Short circuits, the key to our food resilience

In a context of high food inflation, concentration in the food sector is unprecedented: five chains which share 80% of the market have generated record profits in the last two years.

While the Trudeau government summons the big bosses of this oligopoly, the media is buzzing about the solutions to consider: focusing on discount stores, introducing more competition among retailers, forcing a price freeze, subsidizing consumers …

Few voices are being raised, however, to propose a solution that much further strengthens the resilience of our food system as a whole: local agriculture.

Certainly, the Union of Agricultural Producers and the Food Transformation Council of Quebec (CTAQ) recently stated, rightly, that the solution lay in including farmers and processors in the discussion.

But we must go further. The challenges of our food system go far beyond the monetary accessibility of food. Large-scale distribution is undermining our food system by favoring the cheapest products, generating the largest profit margins, to the detriment of the preservation of resources, the dignity of farmers and public health. Not even a Food Industry Code of Conduct will fix this.

To get out of the impasse, local agriculture constitutes a real transversal solution. By promoting direct transactions between farmers and citizens, it is possible to provide accessible, fresh, healthy and seasonal food while returning a greater share of the price paid to the people who produced it. It is possible to invest this added value directly in the transformation of agricultural practices, labor remuneration, and the fight against and adaptation to climate change.

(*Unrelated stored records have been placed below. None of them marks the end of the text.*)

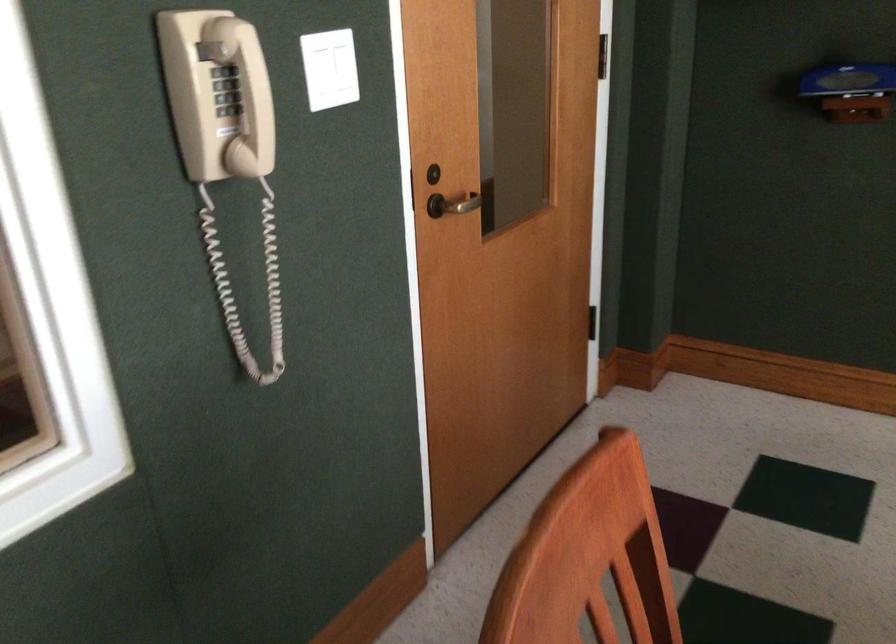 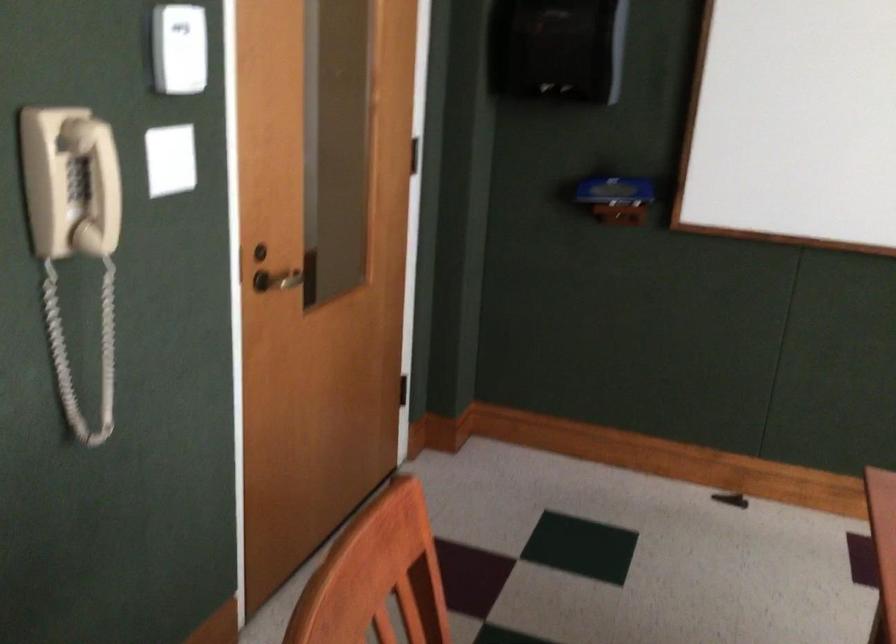 Question: Which direction would the cameraman need to move to produce the second image? Reply with the corresponding letter.

Choices:
 (A) Left
 (B) Right
 (C) Forward
 (D) Backward

Answer: (D) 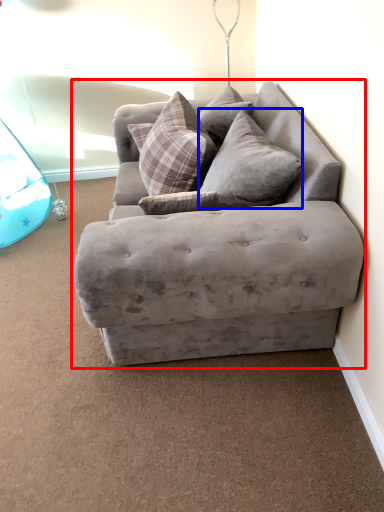 Question: Which object appears closest to the camera in this image, studio couch (highlighted by a red box) or pillow (highlighted by a blue box)?

Choices:
 (A) studio couch
 (B) pillow

Answer: (A)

Citizens and farmers alike have their part to do in adopting short circuits. But, as with the transition of transport modes, we also need a strong political vision and a redirection of public funds which are currently mobilized in conventional production, transformation and distribution models.

Let’s stop confining local agriculture to bucolic images. In our daily lives as in our public policies, let’s make local agriculture the cornerstone of our food resilience.